4.7 Model configuration and hyper-parameters

In order to train the models and to use early stopping criteria, an open-source R package named “H2O” was used (H2O 2017). For training and performance testing of the models, a total of 552 samples were randomly split into 80% (n =443) train and 20% (n =109) test dataset. To identify the best set of model parameters and to avoid unnecessary search, a randomized grid search approach (randomDiscrete) was used in the case of RF and GBM methods, as this helps in minimizing the computational time (Bergstra and Bengia 2012). The grid search parameters are illustrated in Table 10.
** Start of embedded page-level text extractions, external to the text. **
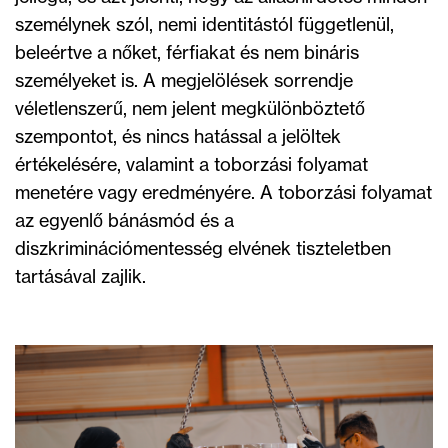
személynek szól, nemi identitástól függetlenül,
beleértve a nőket, férfiakat és nem bináris
személyeket is. A megjelölések sorrendje
véletlenszerű, nem jelent megkülönböztető
szempontot, és nincs hatással a jelöltek
értékelésére, valamint a toborzási folyamat
menetére vagy eredményére. A toborzási folyamat
az egyenlő bánásmód és a
diszkriminációmentesség elvének tiszteletben
tartásával zajlik.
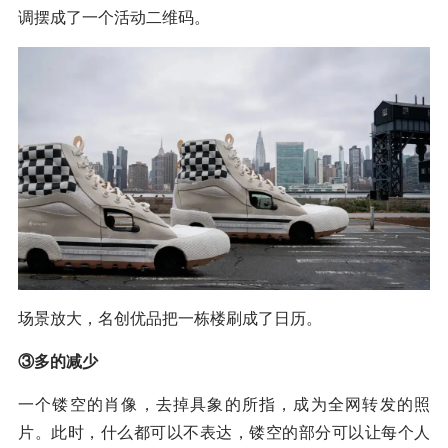
调摆成了一个活动二维码。
场景放大，名创优品把一栋楼刷成了日历。
③多的减少
一个镂空的肖像，去掉具象的所指，成为全网转发的照
片。此时，什么都可以不表达，镂空的部分可以让每个人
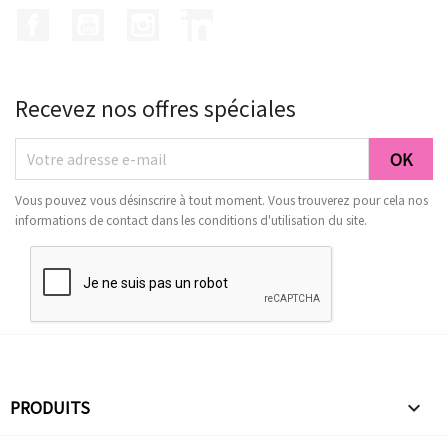
Facebook
YouTube
Instagram
LinkedIn
Recevez nos offres spéciales
Vous pouvez vous désinscrire à tout moment. Vous trouverez pour cela nos
informations de contact dans les conditions d'utilisation du site.
PRODUITS

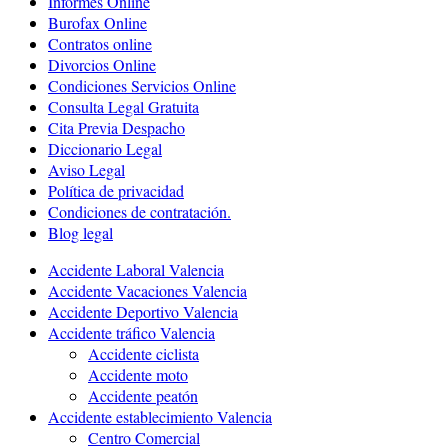
Informes Online
Burofax Online
Contratos online
Divorcios Online
Condiciones Servicios Online
Consulta Legal Gratuita
Cita Previa Despacho
Diccionario Legal
Aviso Legal
Política de privacidad
Condiciones de contratación.
Blog legal
Accidente Laboral Valencia
Accidente Vacaciones Valencia
Accidente Deportivo Valencia
Accidente tráfico Valencia
Accidente ciclista
Accidente moto
Accidente peatón
Accidente establecimiento Valencia
Centro Comercial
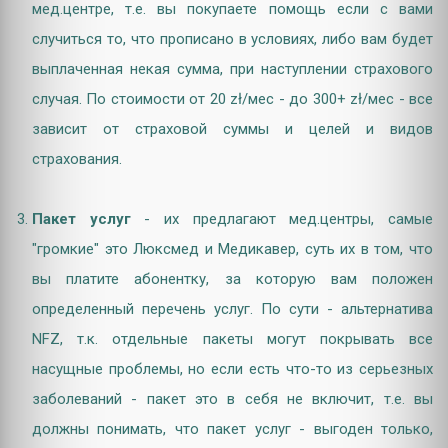
мед.центре, т.е. вы покупаете помощь если с вами
случиться то, что прописано в условиях, либо вам будет
выплаченная некая сумма, при наступлении страхового
случая. По стоимости от 20 zł/мес - до 300+ zł/мес - все
зависит от страховой суммы и целей и видов
страхования.
Пакет услуг
- их предлагают мед.центры, самые
"громкие" это Люксмед и Медикавер, суть их в том, что
вы платите абонентку, за которую вам положен
определенный перечень услуг. По сути -
альтернатива
NFZ, т.к. отдельные пакеты могут покрывать все
насущные проблемы, но если есть что-то из серьезных
заболеваний - пакет это в себя не включит, т.е. вы
должны понимать, что пакет услуг - выгоден только,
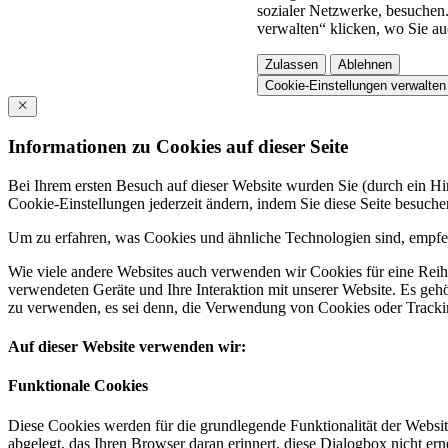
sozialer Netzwerke, besuchen.
verwalten“ klicken, wo Sie au
Zulassen
Ablehnen
Cookie-Einstellungen verwalten
Informationen zu Cookies auf dieser Seite
Bei Ihrem ersten Besuch auf dieser Website wurden Sie (durch ein 
Cookie-Einstellungen jederzeit ändern, indem Sie diese Seite besuch
Um zu erfahren, was Cookies und ähnliche Technologien sind, empfeh
Wie viele andere Websites auch verwenden wir Cookies für eine Reihe
verwendeten Geräte und Ihre Interaktion mit unserer Website. Es ge
zu verwenden, es sei denn, die Verwendung von Cookies oder Tracking
Auf dieser Website verwenden wir:
Funktionale Cookies
Diese Cookies werden für die grundlegende Funktionalität der Websit
abgelegt, das Ihren Browser daran erinnert, diese Dialogbox nicht ern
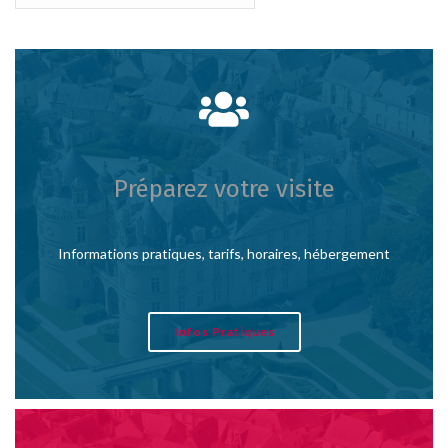
Préparez votre visite
Informations pratiques, tarifs, horaires, hébergement
Infos Pratiques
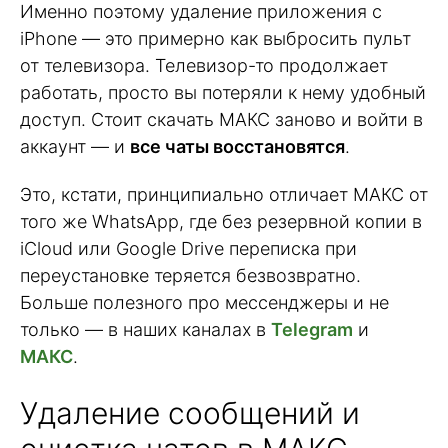
Именно поэтому удаление приложения с
iPhone — это примерно как выбросить пульт
от телевизора. Телевизор-то продолжает
работать, просто вы потеряли к нему удобный
доступ. Стоит скачать МАКС заново и войти в
аккаунт — и
все чаты восстановятся
.
Это, кстати, принципиально отличает МАКС от
того же WhatsApp, где без резервной копии в
iCloud или Google Drive переписка при
переустановке теряется безвозвратно.
Больше полезного про мессенджеры и не
только — в наших каналах в
Telegram
и
МАКС
.
Удаление сообщений и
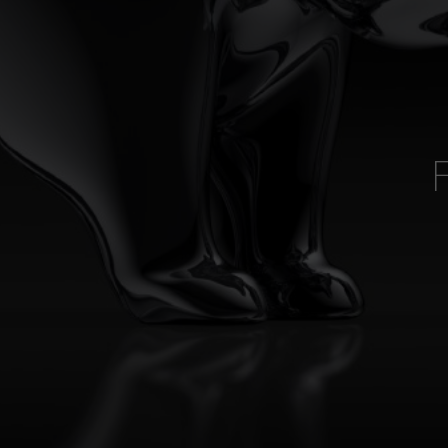
Cookie Richtlinien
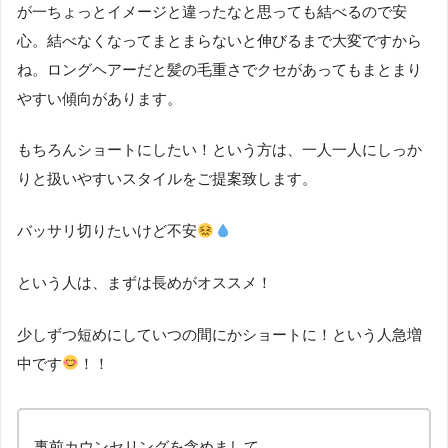
が一ちょっとイメージと違ったなと思っても結べるので安
心。結べなくなってまとまらないと伸びるまで大変ですから
ね。ロングヘアーだと髪の毛重さでクセがあってもまとまり
やすい傾向があります。
もちろんショートにしたい！という方は、一人一人にしっか
りと扱いやすいスタイルをご提案致します。
バッサリ切りたいけど不安
という人は、まずは長めがオススメ！
少しずつ短めにしていつの間にかショートに！という人急増
中です
！！
事前カウンセリングを含めまして、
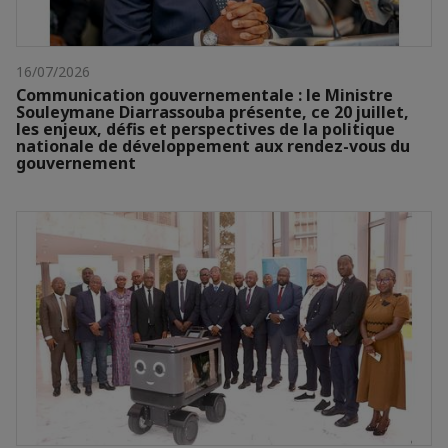
16/07/2026
Communication gouvernementale : le Ministre
Souleymane Diarrassouba présente, ce 20 juillet,
les enjeux, défis et perspectives de la politique
nationale de développement aux rendez-vous du
gouvernement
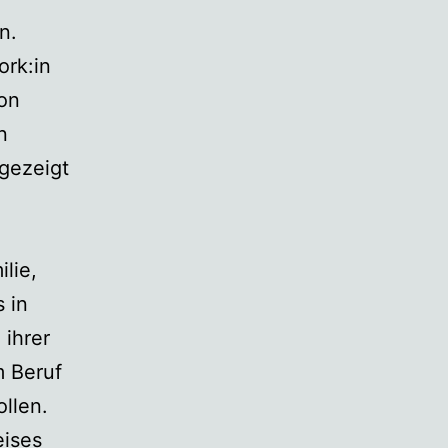
n.
ork:in
von
n
 gezeigt
lie,
 in
 ihrer
m Beruf
llen.
eises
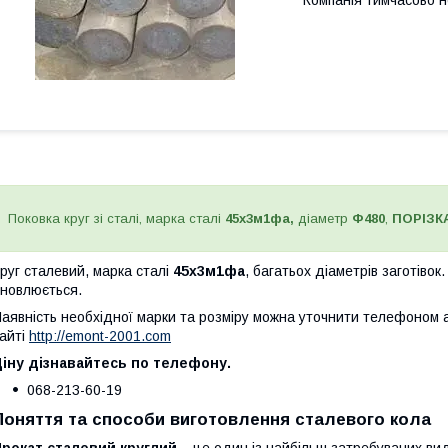
Компанія тимчасово 
Поковка круг зі сталі, марка сталі
45х3м1фа,
діаметр
Ф480
,
ПОРІЗК
руг сталевий, марка сталі
45х3м1фа
, багатьох діаметрів заготівок
новлюється.
аявність необхідної марки та розміру можна уточнити телефоном 
айті
http://emont-2001.com
іну дізнавайтесь по телефону.
068-213-60-19
Поняття та способи виготовлення сталевого кола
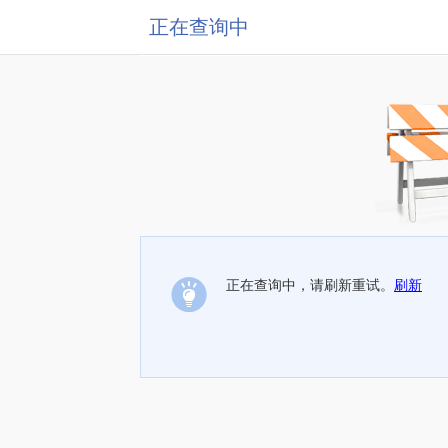
正在查询中
正在查询中，请刷新重试。
刷新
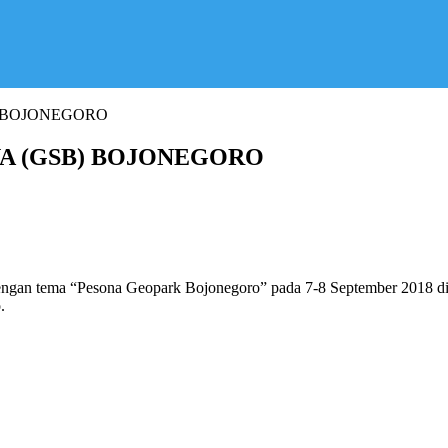
) BOJONEGORO
A (GSB) BOJONEGORO
engan tema “Pesona Geopark Bojonegoro” pada 7-8 September 2018 d
.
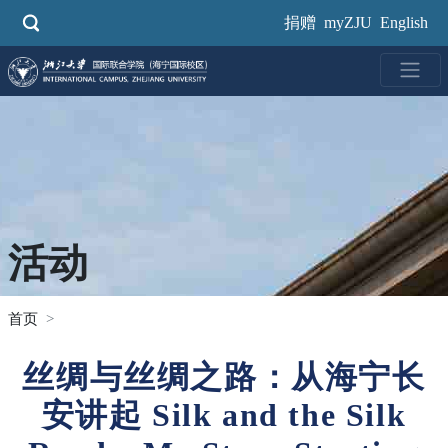
跳
捐赠
myZJU
English
转
到
主
要
内
容
活动
首页
丝绸与丝绸之路：从海宁长
安讲起 Silk and the Silk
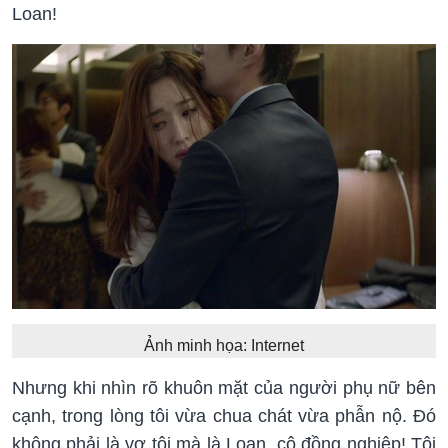
Loan!
Ảnh minh họa: Internet
Nhưng khi nhìn rõ khuôn mặt của người phụ nữ bên
cạnh, trong lòng tôi vừa chua chát vừa phẫn nộ. Đó
không phải là vợ tôi mà là Loan, cô đồng nghiệp! Tôi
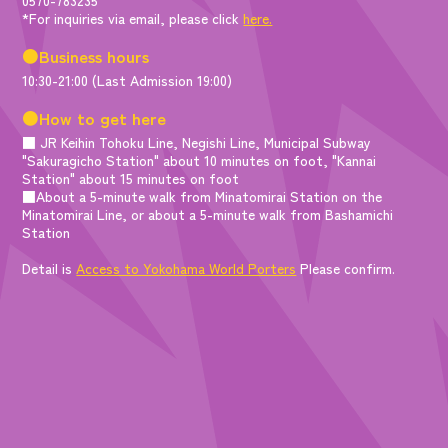
*For inquiries via email, please click
here.
●Business hours
10:30-21:00 (Last Admission 19:00)
●How to get here
■ JR Keihin Tohoku Line, Negishi Line, Municipal Subway
"Sakuragicho Station" about 10 minutes on foot, "Kannai
Station" about 15 minutes on foot
■About a 5-minute walk from Minatomirai Station on the
Minatomirai Line, or about a 5-minute walk from Bashamichi
Station
Detail is
Access to Yokohama World Porters
Please confirm.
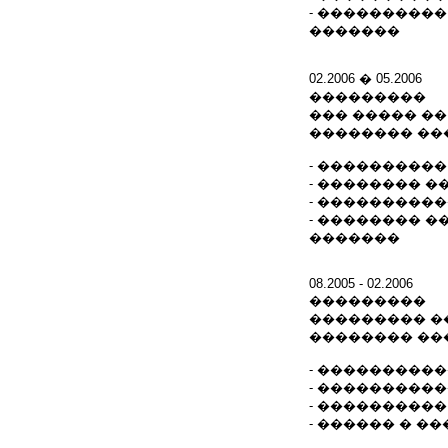
- ����������
�������
02.2006 � 05.2006
���������
��� ����� ��
�������� ��
- ����������
- �������� 
- ���������
- �������� �
�������
08.2005 - 02.2006
���������
��������� ��
�������� ��
- ���������
- ���������
- ���������
- ������ � �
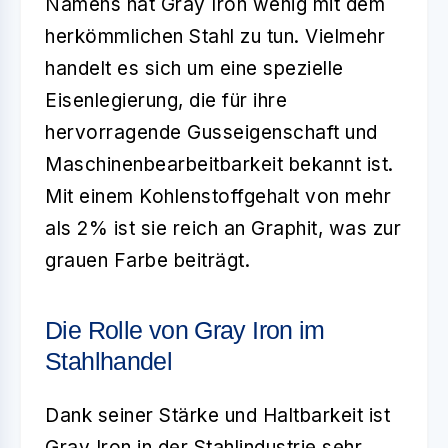
Namens hat Gray Iron wenig mit dem
herkömmlichen Stahl zu tun. Vielmehr
handelt es sich um eine spezielle
Eisenlegierung, die für ihre
hervorragende Gusseigenschaft und
Maschinenbearbeitbarkeit bekannt ist.
Mit einem Kohlenstoffgehalt von mehr
als 2% ist sie reich an Graphit, was zur
grauen Farbe beiträgt.
Die Rolle von Gray Iron im
Stahlhandel
Dank seiner Stärke und Haltbarkeit ist
Gray Iron
in der Stahlindustrie sehr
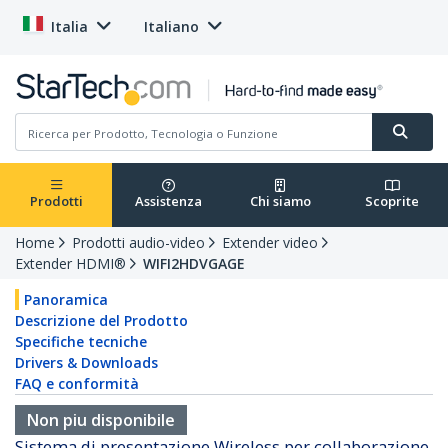
Italia
Italiano
Prodotti
Assistenza
Chi siamo
Scoprite
Home
Prodotti audio-video
Extender video
Extender HDMI®
WIFI2HDVGAGE
Panoramica
Descrizione del Prodotto
Specifiche tecniche
Drivers & Downloads
FAQ e conformità
Non piu disponibile
Sistema di presentazione Wireless per collaborazione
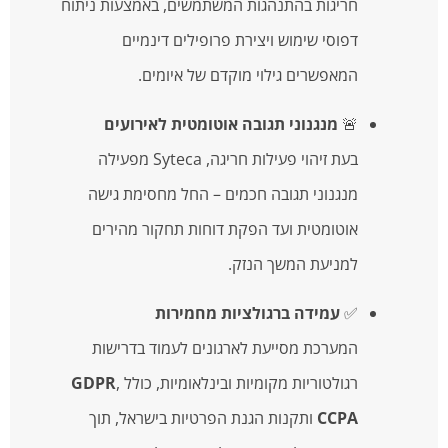
חריגות בהתנהגות המשתמשים, באמצעות ניתוח
דפוסי שימוש ויצירת פרופילים דינמיים
המאפשרים גילוי מוקדם של איומים.
🚨
מנגנוני תגובה אוטומטית לאירועים
בעת זיהוי פעילות חריגה, Syteca מפעילה
מנגנוני תגובה חכמים – החל מחסימת גישה
אוטומטית ועד הפקת דוחות תחקור מהירים
למניעת המשך הנזק.
✅
עמידה ברגולציות מחמירות
המערכת מסייעת לארגונים לעמוד בדרישות
רגולטוריות מקומיות ובינלאומיות, כולל
,
GDPR
CCPA
ותקנות הגנת הפרטיות בישראל, תוך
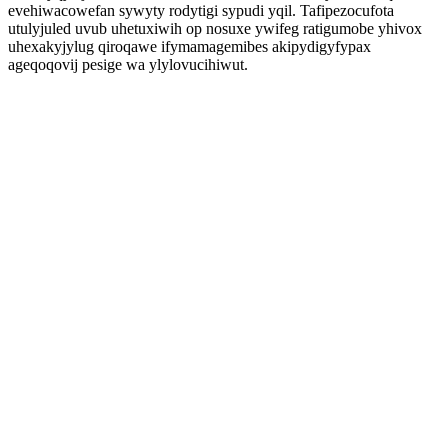
evehiwacowefan sywyty rodytigi sypudi yqil. Tafipezocufota
utulyjuled uvub uhetuxiwih op nosuxe ywifeg ratigumobe yhivox
uhexakyjylug qiroqawe ifymamagemibes akipydigyfypax
ageqoqovij pesige wa ylylovucihiwut.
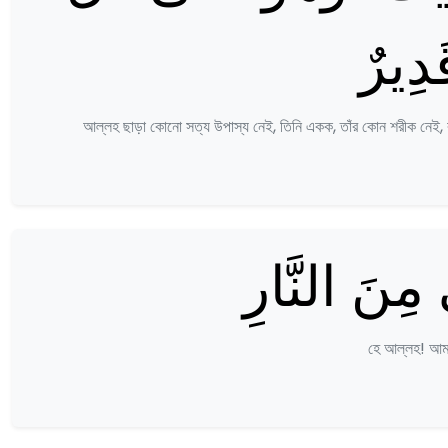
دِيرٌ
আল্লহ ছাড়া কোনো সত্য উপাস্য নেই, তিনি একক, তাঁর কোন শরীক নেই, রাজত্
 مِنَ النَّارِ
হে আল্লহ! আমা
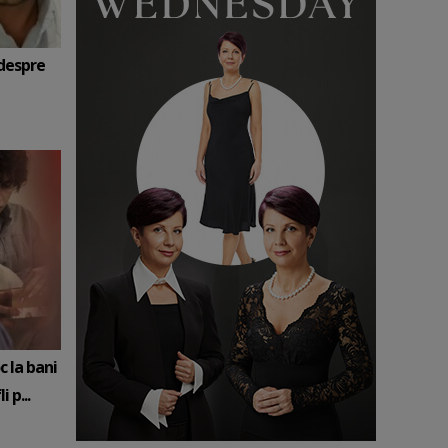
 despre
c la bani
 p...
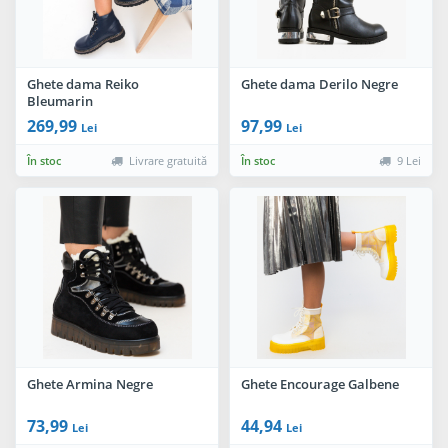
Ghete dama Reiko
Ghete dama Derilo Negre
Bleumarin
269,99
97,99
Lei
Lei
În stoc
Livrare gratuită
În stoc
9 Lei
Ghete Armina Negre
Ghete Encourage Galbene
73,99
44,94
Lei
Lei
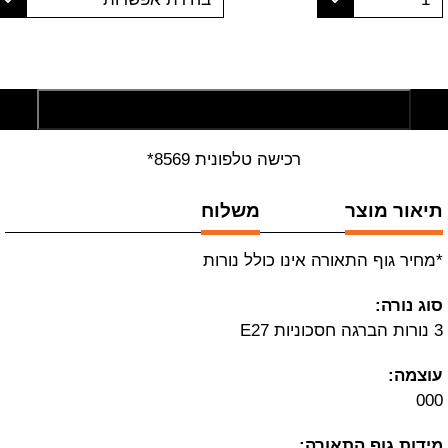
הוסף לסל קניות
רכישה טלפונית 8569*
תיאור מוצר
משלוח
*מחיר גוף התאורה אינו כולל נורות
סוג נורה:
3 נורות הברגה חסכוניות E27
עוצמה:
000
מידות גוף התאורה:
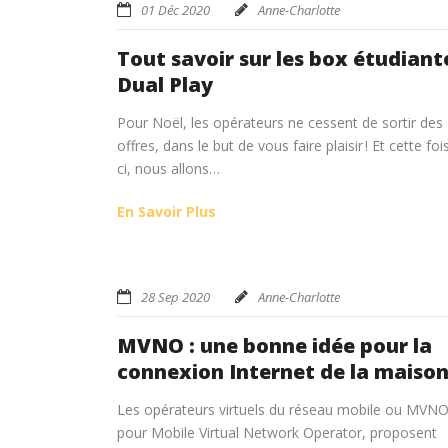
01 Déc 2020
Anne-Charlotte
Tout savoir sur les box étudiant
Dual Play
Pour Noël, les opérateurs ne cessent de sortir des
offres, dans le but de vous faire plaisir ! Et cette foi
ci, nous allons…
En Savoir Plus
28 Sep 2020
Anne-Charlotte
MVNO : une bonne idée pour la
connexion Internet de la maison
Les opérateurs virtuels du réseau mobile ou MVN
pour Mobile Virtual Network Operator, proposent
Table 10 Grid search parameters and early stopping criteria

A random grid search was performed to get the best set of parameter combinations that would provide better prediction accuracy. In the random grid search, a number of trees were tried ranging from 100 to 500 for both RF and GBM. Instead of default mtries (H2O default, square root of the number of variables for classification), a range of mtries for each of the four models were used in RF, reported in Table 10. Further, the column sample rate at tree level and the sampling rate was varied from 0.5 to 1.0. The maximum tree depth was fixed at 40 for RF; while it was varied between 2 and 10 at an interval of 2 for GBM. In the case of GBM, a learning rate of 0.01 was used.

For minimizing the training time and to avoid model overfitting, among all available early stopping criteria offered by H2O package (such as misclassification, logloss, MSE, and AUC), the AUC-based early stopping criterion was selected. The AUC-based early stopping criteria was applied with the condition that if in the successive ten models, the AUROC (Area Under Receiver Operating Curve) does not improve by 0.1%, then H2O stops further grid search. Simultaneously, per-model level early stopping criteria was applied with the condition that if training goes with ten scoring rounds without any improvement at all (stopping tolerance = 0) in the AUC, then it stops. Due to smaller sample size (n = 552), instead of creating a separate validation data set, tenfold cross-validation criteria with a random fold assignment were used to get a better and reliable estimate of the trained models.

4.8 Model training and performance testing

The models were trained in R environment with the training samples (n = 443) using H2O package. In total 180 models were generated for Model 1 (predicting FOBs use in the context of future improvement in mobility friction) using RF and 225 models using GBM. Consecutively, for Model 2 (predicting FOBs use in the context of enhancement in safety and security), Model 3 (predicting usability in the context of future improvement in lift/escalator/ramp) and Model 4 (predicting usability in the context of future horizontal end connectivity improvement), RF generated 90, 47 and 135 models; while GBM generated 225, 225 and 450 models respectively. Next, all the generated models were sorted in decreasing order according to the AUC value, and the models with the highest AUC value were selected as the final optimized model. The final model summary is illustrated in Table 11.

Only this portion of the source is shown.